— What is required —
Could you return each line of the material that has "Менеджер" in it?
:: Record set ::
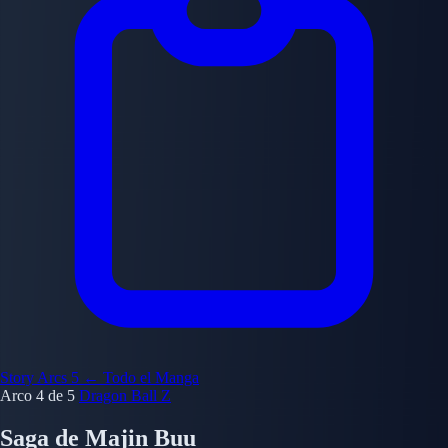
Story Arcs
5
← Todo el Manga
Arco 4 de 5
Dragon Ball Z
Saga de Majin Buu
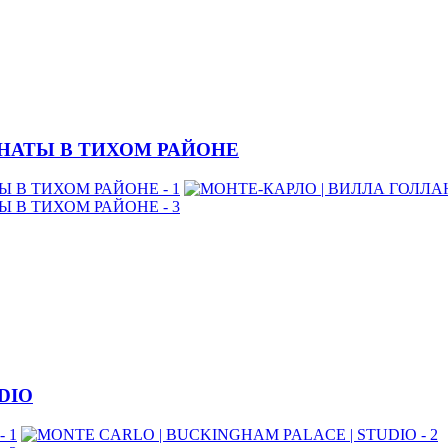
МНАТЫ В ТИХОМ РАЙОНЕ
DIO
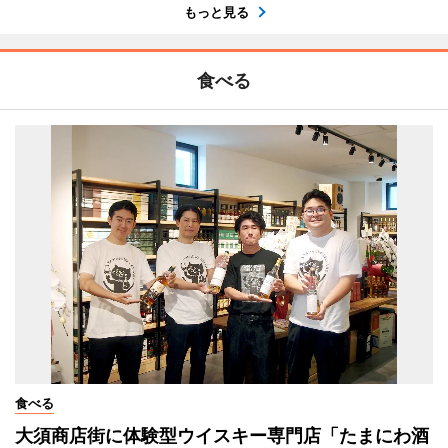
もっと見る
食べる
食べる
大須商店街に体験型ウイスキー専門店「たまにわ酒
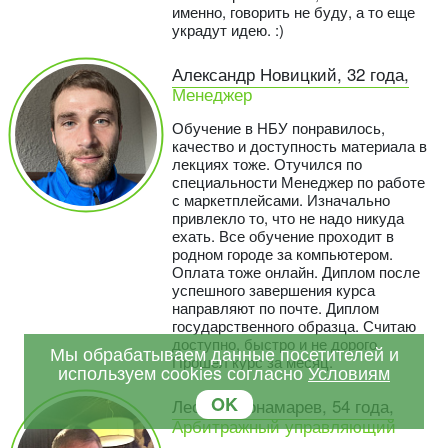
именно, говорить не буду, а то еще
украдут идею. :)
Александр Новицкий, 32 года,
Менеджер
Обучение в НБУ понравилось,
качество и доступность материала в
лекциях тоже. Отучился по
специальности Менеджер по работе
с маркетплейсами. Изначально
привлекло то, что не надо никуда
ехать. Все обучение проходит в
родном городе за компьютером.
Оплата тоже онлайн. Диплом после
успешного завершения курса
направляют по почте. Диплом
государственного образца. Считаю
доступно, быстро и не дорого.
Мы обрабатываем данные посетителей и
Прошел курс за месяц.
используем cookies согласно
Условиям
OK
Леонид Понамарев, 54 года,
Арбитражный управляющий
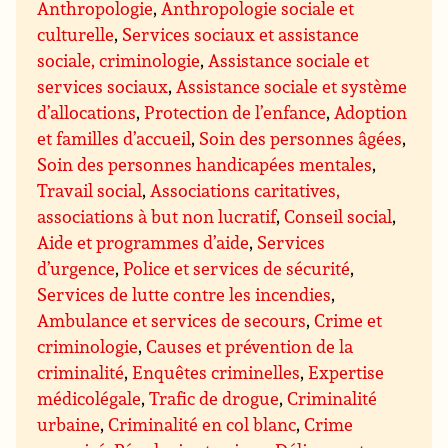
Anthropologie
,
Anthropologie sociale et
culturelle
,
Services sociaux et assistance
sociale, criminologie
,
Assistance sociale et
services sociaux
,
Assistance sociale et système
d’allocations
,
Protection de l’enfance
,
Adoption
et familles d’accueil
,
Soin des personnes âgées
,
Soin des personnes handicapées mentales
,
Travail social
,
Associations caritatives,
associations à but non lucratif
,
Conseil social
,
Aide et programmes d’aide
,
Services
d’urgence
,
Police et services de sécurité
,
Services de lutte contre les incendies
,
Ambulance et services de secours
,
Crime et
criminologie
,
Causes et prévention de la
criminalité
,
Enquêtes criminelles
,
Expertise
médicolégale
,
Trafic de drogue
,
Criminalité
urbaine
,
Criminalité en col blanc
,
Crime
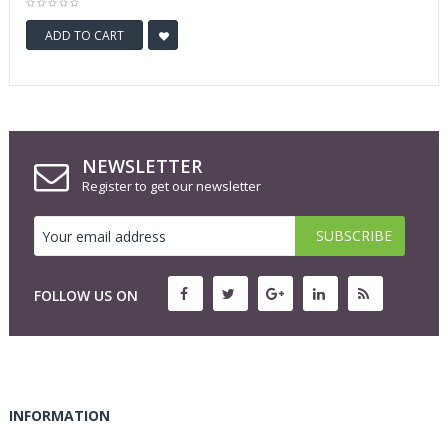
ADD TO CART
NEWSLETTER
Register to get our newsletter
FOLLOW US ON
INFORMATION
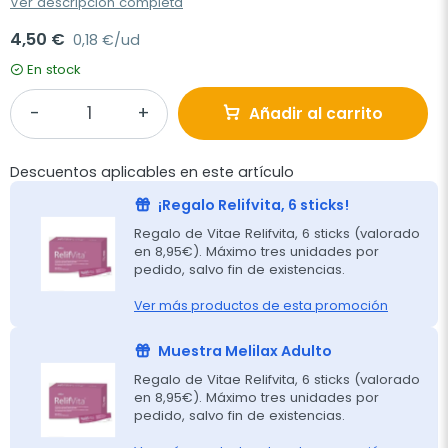
Ver descripción completa
4,50 €
0,18 €/ud
En stock
Añadir al carrito
Descuentos aplicables en este artículo
¡Regalo Relifvita, 6 sticks!
Regalo de Vitae Relifvita, 6 sticks (valorado
en 8,95€). Máximo tres unidades por
pedido, salvo fin de existencias.
Ver más productos de esta promoción
Muestra Melilax Adulto
Regalo de Vitae Relifvita, 6 sticks (valorado
en 8,95€). Máximo tres unidades por
pedido, salvo fin de existencias.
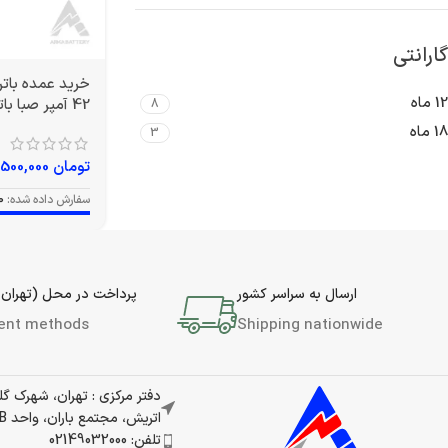
گارانتی
12 ماه
42 آمپر صبا باتری
8
18 ماه
3
تومان
12,500,000
سفارش داده شده:
0
ارسال به سراسر کشور
پرداخت در محل (تهران 
ent methods
Shipping nationwide
دفتر مرکزی : تهران، شهرک گ
اتریش، مجتمع باران، واحد 337B
تلفن: 02149032000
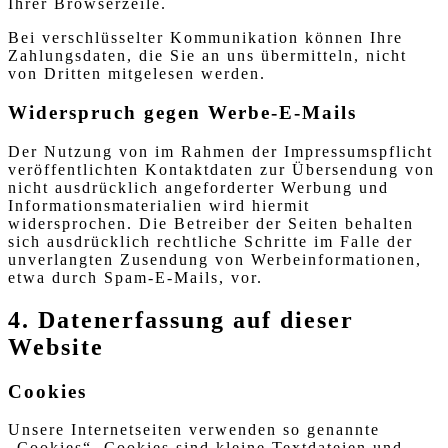
Ihrer Browserzeile.
Bei verschlüsselter Kommunikation können Ihre
Zahlungsdaten, die Sie an uns übermitteln, nicht
von Dritten mitgelesen werden.
Widerspruch gegen Werbe-E-Mails
Der Nutzung von im Rahmen der Impressumspflicht
veröffentlichten Kontaktdaten zur Übersendung von
nicht ausdrücklich angeforderter Werbung und
Informationsmaterialien wird hiermit
widersprochen. Die Betreiber der Seiten behalten
sich ausdrücklich rechtliche Schritte im Falle der
unverlangten Zusendung von Werbeinformationen,
etwa durch Spam-E-Mails, vor.
4. Datenerfassung auf dieser
Website
Cookies
Unsere Internetseiten verwenden so genannte
„Cookies“. Cookies sind kleine Textdateien und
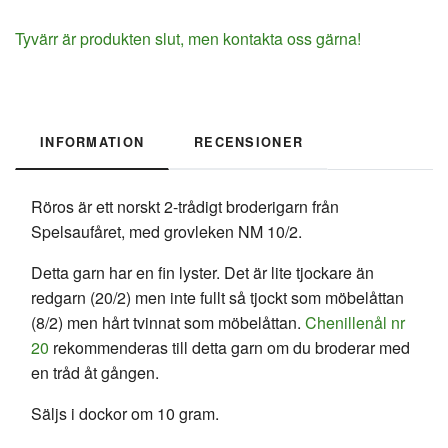
Tyvärr är produkten slut, men kontakta oss gärna!
INFORMATION
RECENSIONER
Röros är ett norskt 2-trådigt broderigarn från
Spelsaufåret, med grovleken NM 10/2.
Detta garn har en fin lyster. Det är lite tjockare än
redgarn (20/2) men inte fullt så tjockt som möbelåttan
(8/2) men hårt tvinnat som möbelåttan.
Chenillenål nr
20
rekommenderas till detta garn om du broderar med
en tråd åt gången.
Säljs i dockor om 10 gram.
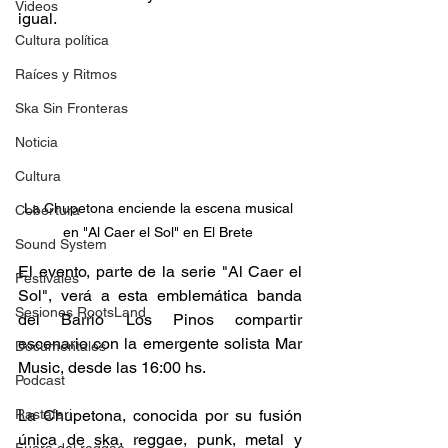
Videos
igual.
Cultura política
Raíces y Ritmos
Ska Sin Fronteras
Noticia
Cultura
La Chupetona enciende la escena musical 
Cobertura
en "Al Caer el Sol" en El Brete 
Sound System
El evento, parte de la serie "Al Caer el 
Festivales
Sol", verá a esta emblemática banda 
Sesiones RootsLand
del Barrio Los Pinos compartir 
escenario con la emergente solista Mar 
Documentales
Music, desde las 16:00 hs.
Podcast
Rastafari
La Chupetona, conocida por su fusión 
única de ska, reggae, punk, metal y 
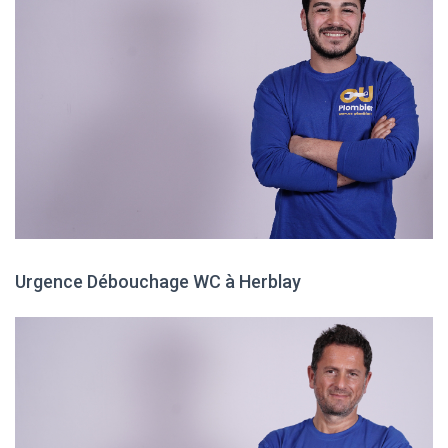
Urgence Débouchage WC à Herblay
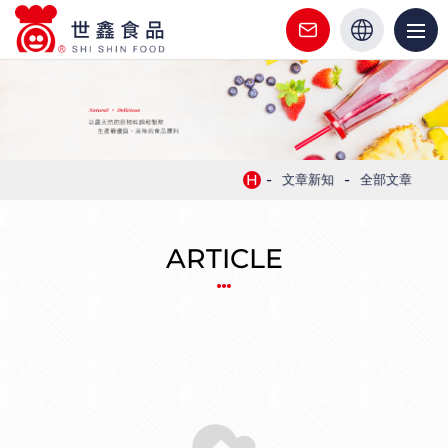
世
鑫
繁中
食
關於世鑫
英文
品
最新消息
|
-
-
H
文章新知
全部文章
客
產品介紹
製
ARTICLE
代工服務
化
食
文章新知
品
驗證證書
代
工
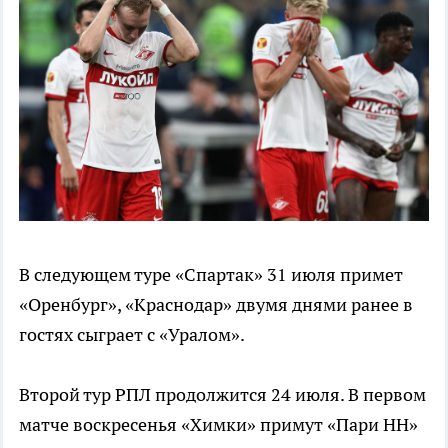
В следующем туре «Спартак» 31 июля примет
«Оренбург», «Краснодар» двумя днями ранее в
гостях сыграет с «Уралом».
Второй тур РПЛ продолжится 24 июля. В первом
матче воскресенья «Химки» примут «Пари НН»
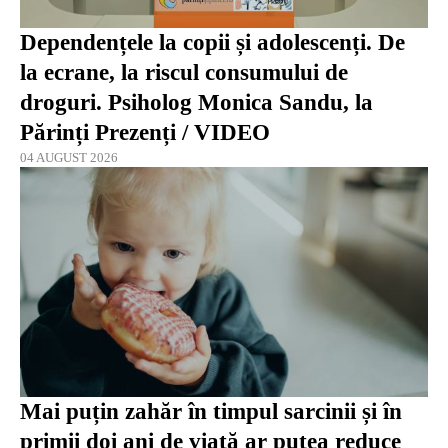
Dependențele la copii și adolescenți. De
la ecrane, la riscul consumului de
droguri. Psiholog Monica Sandu, la
Părinți Prezenți / VIDEO
04 AUGUST 2026
Mai puțin zahăr în timpul sarcinii și în
primii doi ani de viață ar putea reduce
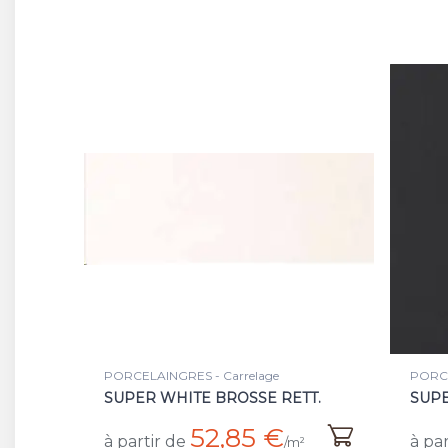
PORCELAINGRES - Carrelage
PORCE
SUPER WHITE BROSSE RETT.
SUPE
52,85 €
à partir de
à par
/m²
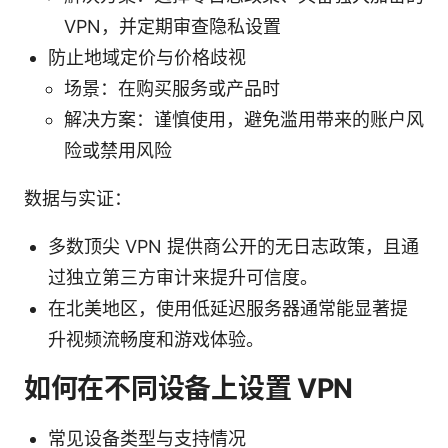
VPN，并定期审查隐私设置
防止地域定价与价格歧视
场景：在购买服务或产品时
解决方案：谨慎使用，避免滥用带来的账户风
险或禁用风险
数据与实证：
多数顶尖 VPN 提供商公开的无日志政策，且通
过独立第三方审计来提升可信度。
在北美地区，使用低延迟服务器通常能显著提
升视频流畅度和游戏体验。
如何在不同设备上设置 VPN
常见设备类型与支持情况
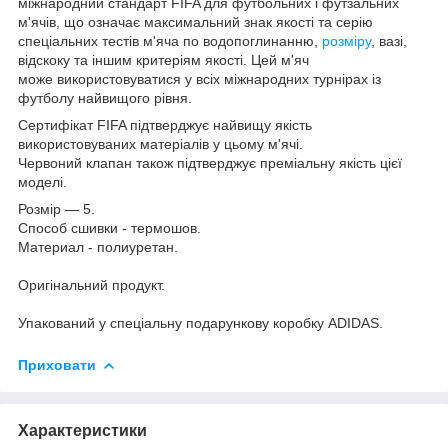
міжнародний стандарт FIFA для футбольних і футзальних
м'ячів, що означає максимальний знак якості та серію
спеціальних тестів м'яча по водопоглинанню,
розміру
, вазі,
відскоку та іншим критеріям якості. Цей м'яч
може використовуватися у всіх міжнародних турнірах із
футболу найвищого рівня.
Сертифікат FIFA підтверджує найвищу якість
використовуваних матеріалів у цьому м'ячі.
Червоний клапан також підтверджує преміальну якість цієї
моделі.
Розмір — 5.
Способ сшивки - термошов.
Материал - полиуретан.
Оригінальний продукт.
Упакований у спеціальну подарункову коробку ADIDAS.
Приховати
Характеристики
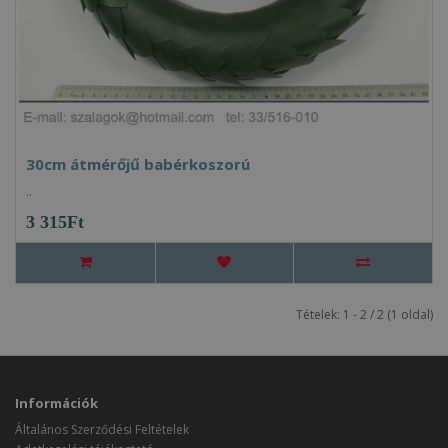
30cm átmérőjű babérkoszorú
..
3 315Ft
Tételek: 1 - 2 / 2 (1 oldal)
Információk
Általános Szerződési Feltételek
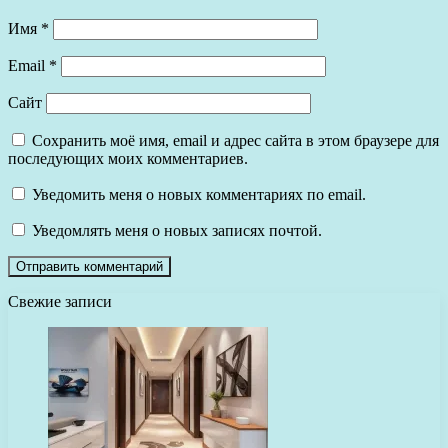
Имя
*
Email
*
Сайт
Сохранить моё имя, email и адрес сайта в этом браузере для
последующих моих комментариев.
Уведомить меня о новых комментариях по email.
Уведомлять меня о новых записях почтой.
Свежие записи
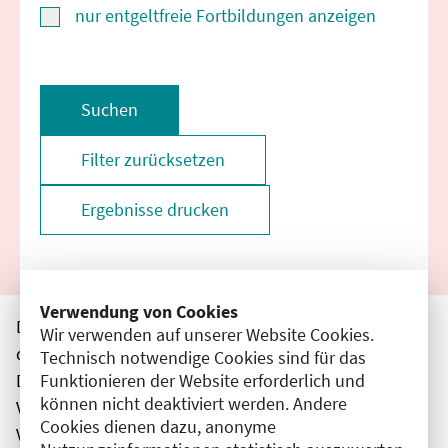
nur entgeltfreie Fortbildungen anzeigen
Suchen
Filter zurücksetzen
Ergebnisse drucken
Verwendung von Cookies
Die hier aufgeführten Veranstaltungen entsprechen
Wir verwenden auf unserer Website Cookies.
den unmittelbar vom Veranstalter getätigten Angaben.
Technisch notwendige Cookies sind für das
Funktionieren der Website erforderlich und
Die Ärztekammer Berlin übernimmt keine
können nicht deaktiviert werden. Andere
Verantwortung für den Inhalt, die Haftung obliegt dem
Cookies dienen dazu, anonyme
Veranstalter.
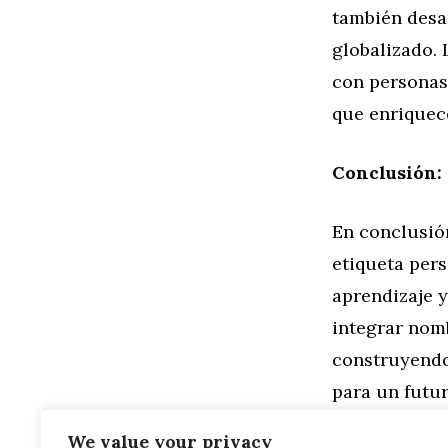
también desa
globalizado.
con personas 
que enriquec
Conclusión: 
En conclusió
etiqueta pers
aprendizaje y
integrar nom
construyendo
para un futur
formas. Apre
We value your privacy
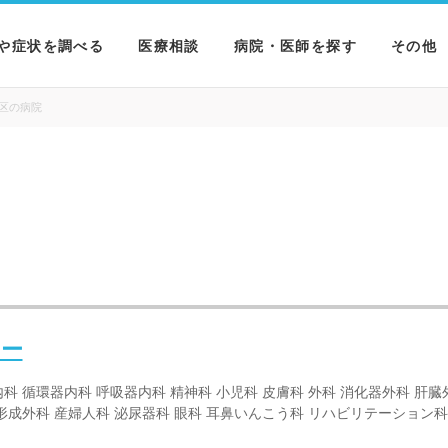
や症状を調べる
医療相談
病院・医師を探す
その他
を調べる
病院を探す
MNニ
区の病院
を調べる
医師を探す
NEWS 
を調べる
ター
科 循環器内科 呼吸器内科 精神科 小児科 皮膚科 外科 消化器外科 肝臓
形成外科 産婦人科 泌尿器科 眼科 耳鼻いんこう科 リハビリテーション科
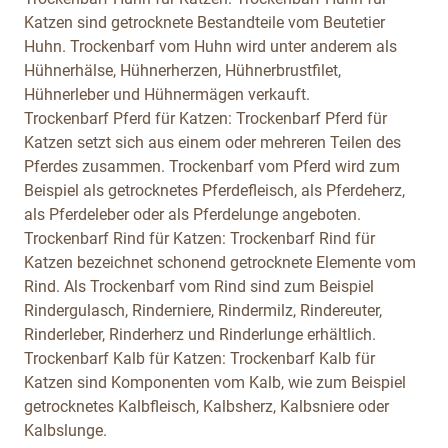
Katzen sind getrocknete Bestandteile vom Beutetier
Huhn. Trockenbarf vom Huhn wird unter anderem als
Hühnerhälse, Hühnerherzen, Hühnerbrustfilet,
Hühnerleber und Hühnermägen verkauft.
Trockenbarf Pferd für Katzen:
Trockenbarf Pferd für
Katzen setzt sich aus einem oder mehreren Teilen des
Pferdes zusammen. Trockenbarf vom Pferd wird zum
Beispiel als getrocknetes Pferdefleisch, als Pferdeherz,
als Pferdeleber oder als Pferdelunge angeboten.
Trockenbarf Rind für Katzen:
Trockenbarf Rind für
Katzen bezeichnet schonend getrocknete Elemente vom
Rind. Als Trockenbarf vom Rind sind zum Beispiel
Rindergulasch, Rinderniere, Rindermilz, Rindereuter,
Rinderleber, Rinderherz und Rinderlunge erhältlich.
Trockenbarf Kalb für Katzen:
Trockenbarf Kalb für
Katzen sind Komponenten vom Kalb, wie zum Beispiel
getrocknetes Kalbfleisch, Kalbsherz, Kalbsniere oder
Kalbslunge.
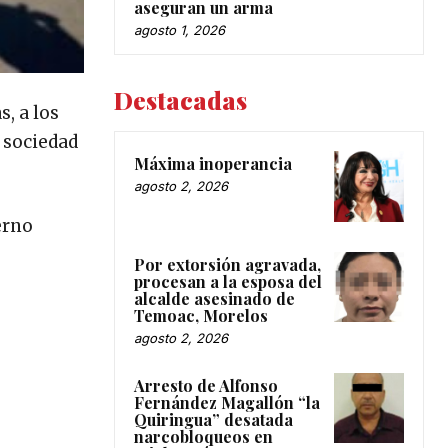
aseguran un arma
agosto 1, 2026
Destacadas
, a los
a sociedad
Máxima inoperancia
agosto 2, 2026
erno
Por extorsión agravada,
procesan a la esposa del
alcalde asesinado de
Temoac, Morelos
agosto 2, 2026
Arresto de Alfonso
Fernández Magallón “la
Quiringua” desatada
narcobloqueos en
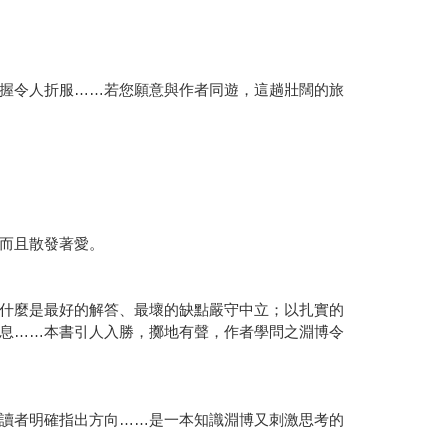
握令人折服……若您願意與作者同遊，這趟壯闊的旅
而且散發著愛。
什麼是最好的解答、最壞的缺點嚴守中立；以扎實的
息……本書引人入勝，擲地有聲，作者學問之淵博令
讀者明確指出方向……是一本知識淵博又刺激思考的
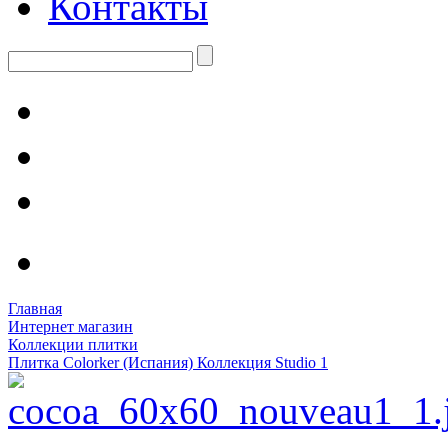
Контакты
Главная
Интернет магазин
Коллекции плитки
Плитка Colorker (Испания) Коллекция Studio 1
:::
— Expected answer —
Менеджер
специальности Менеджер по работе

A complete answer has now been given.